Interview

Fastino raises $17.5M from Khosla to train sub-billion-parameter AI models on consumer GPUs

May 9, 2025 with George Maloney

Key Points

  • Fastino raises $17.5M from Khosla Ventures to commercialize task-specific language models trained on consumer GPUs for under $100K, targeting enterprises drowning in large-model API costs.
  • The startup's sub-billion-parameter models sacrifice generality for precision on narrow tasks like text-to-SQL and JSON parsing, with inference fast enough for latency-sensitive workloads.
  • Founders George and Ash built Fastino after watching AI API bills balloon past headcount costs across portfolio companies, betting that frontier models won't solve the cost-latency-accuracy tradeoff for enterprises.
Fastino raises $17.5M from Khosla to train sub-billion-parameter AI models on consumer GPUs

Summary

Fastino, a startup training sub-billion-parameter AI models on consumer gaming GPUs, has raised $17.5 million from Khosla Ventures.
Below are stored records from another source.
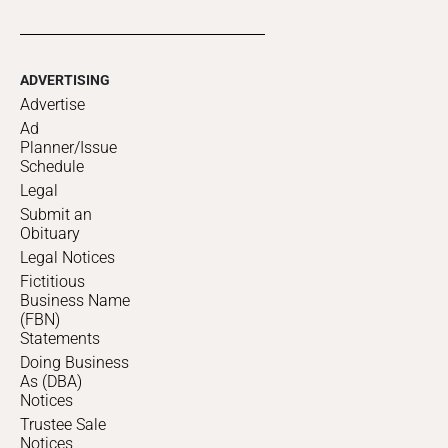
ADVERTISING
Advertise
Ad
Planner/Issue
Schedule
Legal
Submit an
Obituary
Legal Notices
Fictitious
Business Name
(FBN)
Statements
Doing Business
As (DBA)
Notices
Trustee Sale
Notices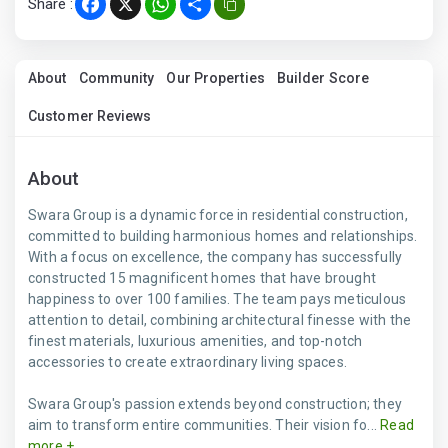
Share :
Facebook
X
WhatsApp
Share
About
Community
Our Properties
Builder Score
Customer Reviews
About
Swara Group is a dynamic force in residential construction,
committed to building harmonious homes and relationships.
With a focus on excellence, the company has successfully
constructed 15 magnificent homes that have brought
happiness to over 100 families. The team pays meticulous
attention to detail, combining architectural finesse with the
finest materials, luxurious amenities, and top-notch
accessories to create extraordinary living spaces.
Swara Group's passion extends beyond construction; they
aim to transform entire communities. Their vision fo...
Read
more +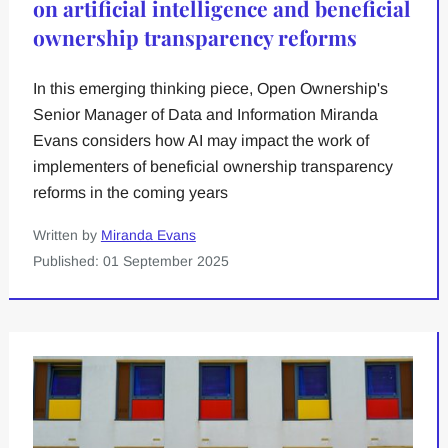
on artificial intelligence and beneficial
ownership transparency reforms
In this emerging thinking piece, Open Ownership's
Senior Manager of Data and Information Miranda
Evans considers how AI may impact the work of
implementers of beneficial ownership transparency
reforms in the coming years
Written by
Miranda Evans
Published: 01 September 2025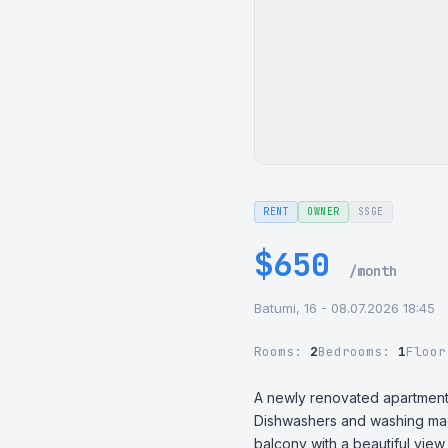
RENT
OWNER
SSGE
$650
/month
Batumi, 16 - 08.07.2026 18:45
Rooms:
2
Bedrooms:
1
Floo
A newly renovated apartment fo
Dishwashers and washing machin
balcony with a beautiful view 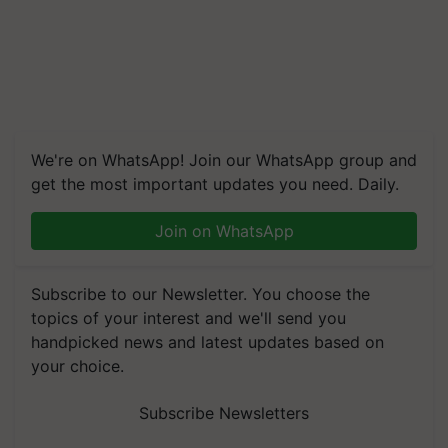
We're on WhatsApp! Join our WhatsApp group and
get the most important updates you need. Daily.
Join on WhatsApp
Subscribe to our Newsletter. You choose the
topics of your interest and we'll send you
handpicked news and latest updates based on
your choice.
Subscribe Newsletters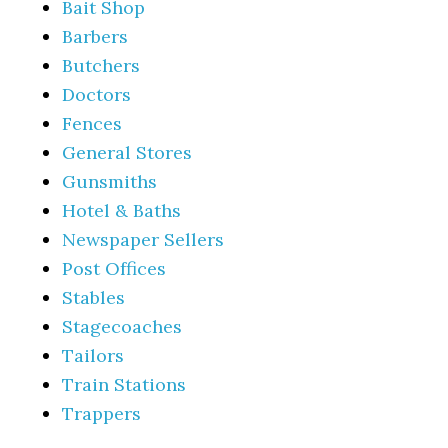
Bait Shop
Barbers
Butchers
Doctors
Fences
General Stores
Gunsmiths
Hotel & Baths
Newspaper Sellers
Post Offices
Stables
Stagecoaches
Tailors
Train Stations
Trappers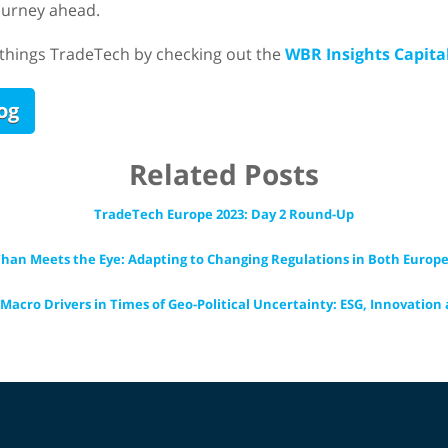
journey ahead.
l things TradeTech by checking out the
WBR Insights Capita
og
Related Posts
TradeTech Europe 2023: Day 2 Round-Up
an Meets the Eye: Adapting to Changing Regulations in Both Europ
Macro Drivers in Times of Geo-Political Uncertainty: ESG, Innovatio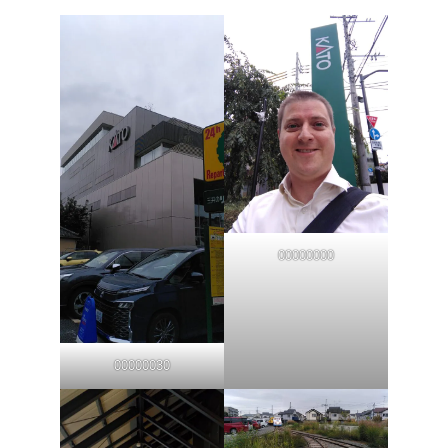
00000000
00000030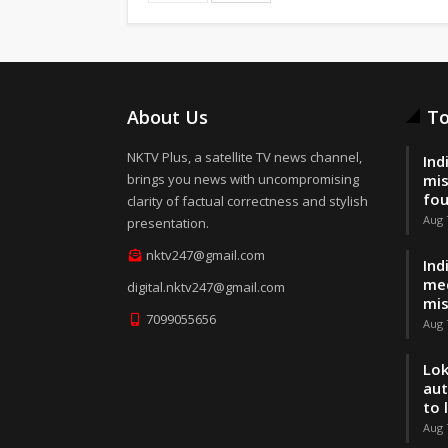
About Us
To
NKTV Plus, a satellite TV news channel,
Ind
brings you news with uncompromising
mis
fo
clarity of factual correctness and stylish
Aug 
presentation.
nktv247@gmail.com
Ind
med
digital.nktv247@gmail.com
mis
7099055656
Aug 
Lok
aut
to 
Aug 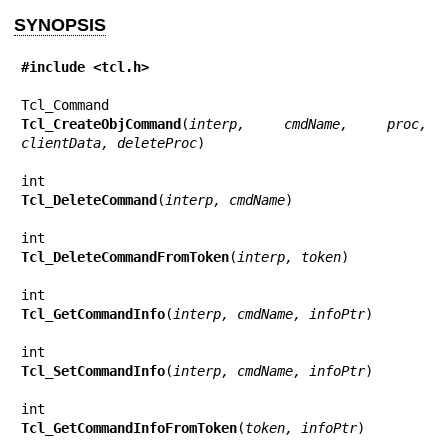
SYNOPSIS
#include <tcl.h>
Tcl_CreateObjCommand
(
interp, cmdName, proc, 
clientData, deleteProc
)

Tcl_DeleteCommand
(
interp, cmdName
)

Tcl_DeleteCommandFromToken
(
interp, token
)

Tcl_GetCommandInfo
(
interp, cmdName, infoPtr
)

Tcl_SetCommandInfo
(
interp, cmdName, infoPtr
)

Tcl_GetCommandInfoFromToken
(
token, infoPtr
)
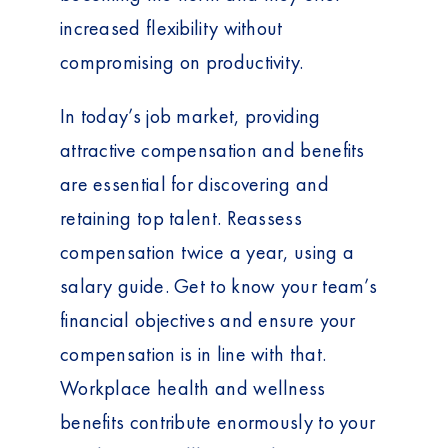
increased flexibility without
compromising on productivity.
In today’s job market, providing
attractive compensation and benefits
are essential for discovering and
retaining top talent. Reassess
compensation twice a year, using a
salary guide. Get to know your team’s
financial objectives and ensure your
compensation is in line with that.
Workplace health and wellness
benefits contribute enormously to your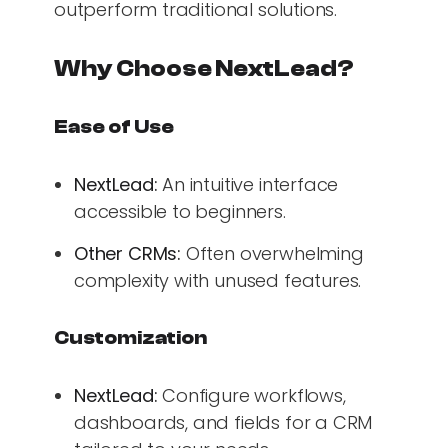
outperform traditional solutions.
Why Choose NextLead?
Ease of Use
NextLead:
An intuitive interface
accessible to beginners.
Other CRMs:
Often overwhelming
complexity with unused features.
Customization
NextLead:
Configure workflows,
dashboards, and fields for a CRM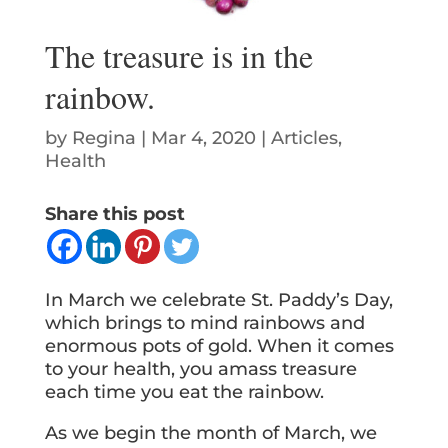
The treasure is in the
rainbow.
by
Regina
|
Mar 4, 2020
|
Articles
,
Health
Share this post
In March we celebrate St. Paddy’s Day,
which brings to mind rainbows and
enormous pots of gold. When it comes
to your health, you amass treasure
each time you eat the rainbow.
As we begin the month of March, we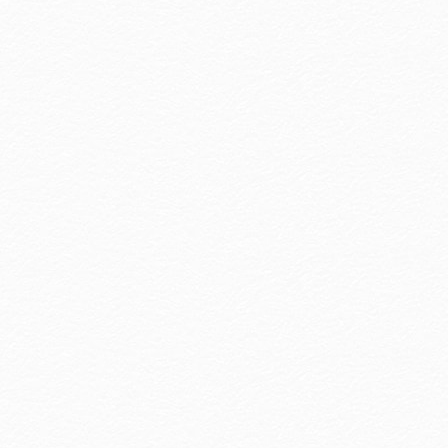
Awards
Hotel Royal Group won two Agoda 2025 awards:
"Outstanding Group" and "Quality & Brand Value."
This honor is yours. We continue to safeguard your
journeys.
more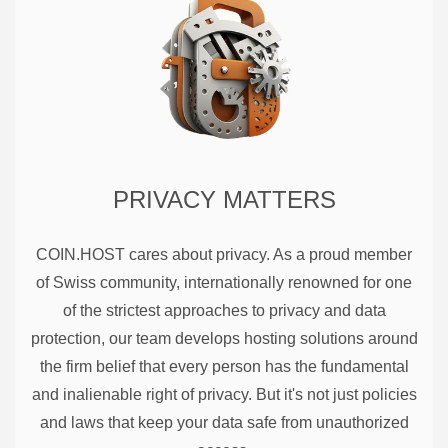
PRIVACY MATTERS
COIN.HOST cares about privacy. As a proud member
of Swiss community, internationally renowned for one
of the strictest approaches to privacy and data
protection, our team develops hosting solutions around
the firm belief that every person has the fundamental
and inalienable right of privacy. But it's not just policies
and laws that keep your data safe from unauthorized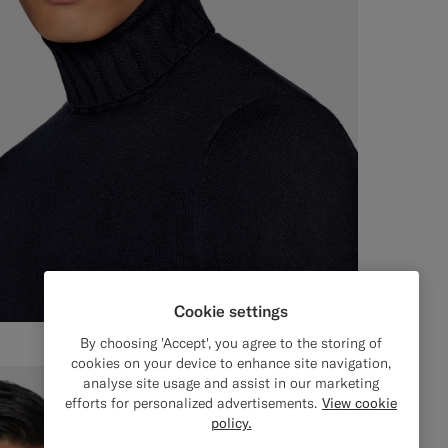
Cookie settings
By choosing 'Accept', you agree to the storing of
cookies on your device to enhance site navigation,
analyse site usage and assist in our marketing
efforts for personalized advertisements.
View cookie
policy.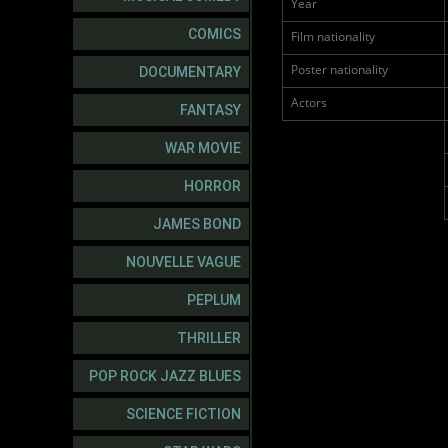
Year
COMICS
Film nationality
Poster nationality
DOCUMENTARY
Actors
FANTASY
WAR MOVIE
HORROR
JAMES BOND
NOUVELLE VAGUE
PEPLUM
THRILLER
POP ROCK JAZZ BLUES
SCIENCE FICTION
The company was founded by George and his co-founder Ash, whose origin story runs directly through the problem Fastino is trying to solve: while running a Cursor-style developer agent in 2023, Ash found that LLM API costs exceeded his headcount costs. George, then investing as a GP after selling a previous company, saw the same pattern across his portfolio.

The core thesis is that GPT-4 and Gemini are consumer products trained on trillions of data points to handle open-ended queries, and that makes them expensive and imprecise for the narrow, high-volume tasks enterprises actually run at scale. Fastino's answer is a family of models it calls Task-Specific Language Models (TLMs) — purpose-built, not fine-tuned or distilled from existing transformer models. George says the architecture is proprietary and undisclosed in detail, but all models sit below one billion parameters, were trained for under $100,000 in GPU costs, and inference in milliseconds.

Accuracy, George argues, improves as the task becomes more tightly scoped. The trade-off is explicit: these are not generalist models. The initial TLM lineup targets developer infrastructure use cases — text to JSON, text to SQL, agentic function calling, document parsing, and PII redaction. That last category is positioned at banks and insurance companies. There's also a profanity-detection model, which George describes as the team's internal favorite and the most entertaining red-teaming exercise.

Deployment is API-first, but the small parameter footprint opens on-premises and CPU-level inference as realistic options for customers who want to avoid round-trips to an external API. George frames this as a meaningful differentiator for latency-sensitive enterprise workloads.

The commercial argument rests on three pressure points that large LLMs don't resolve well for enterprises: cost, latency, and task accuracy. Whether Fastino's architecture can hold that edge as frontier models get cheaper and smaller remains the open question, but the $17.5 million from Khosla suggests at least one major investor thinks the wedge is real.